The three execution modes:
| flag | what it does |
|---|---|
| (default) | Lower to a native Mach-O / ELF / PE32+ at -o <path> and exit. |
--jit |
Lower in-process, mmap the result, call main directly. |
--interp |
Run the SSA IR under a watchful VM (pointer tracking, traces). |
Flags (--target=<spec>, --optimize / -O, --dump-ssa,
--list-symbols, -H / --show-includes, plus the VM-only
--track-pointers / --trace) can appear anywhere before the
source. -D NAME[=VALUE], -U NAME, -I path, and -include FILE work the same way they do on gcc / clang. Source-driven
build flags ride on #pragmas -- see "Headers and bindings"
below.
A .c file may start with a shebang.

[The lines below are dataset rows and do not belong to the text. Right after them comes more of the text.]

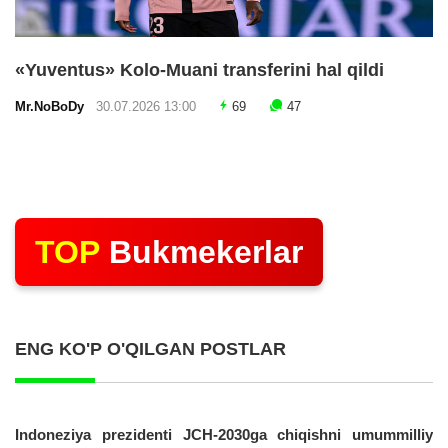
«Yuventus» Kolo-Muani transferini hal qildi
Mr.NoBoDy
30.07.2026 13:00
69
47
TOP
Bukmekerlar
ENG KO'P O'QILGAN POSTLAR
Indoneziya prezidenti JCH-2030ga chiqishni umummilliy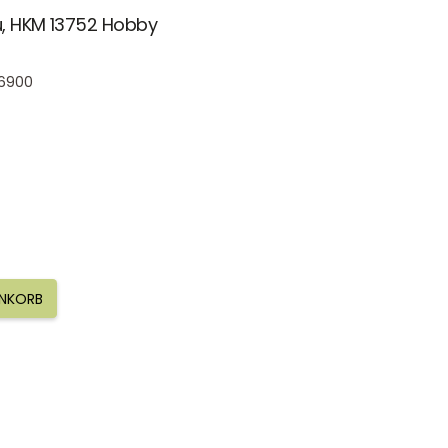
u, HKM 13752 Hobby
-6900
ENKORB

With badc on PATH,
chmod +x script.c makes the file directly executable -- in
which case the shebang line picks the mode (#!/usr/bin/env badc --interp for the VM, the bare form for native compilation).
Five targets are supported, and you cross-compile from any host to any of them:
--target= |
format |
|---|---|
macos-aarch64 |
Mach-O |
linux-aarch64 |
ELF |
linux-x64 |
ELF |
windows-x64 |
PE32+ |
windows-arm64 |
PE32+ |
A single badc invocation can mix .c source files, .o
object files, and .a archives:
badc -c foo.c bar.c # emits foo.o + bar.o (native ELF64 ET_REL, target pinned)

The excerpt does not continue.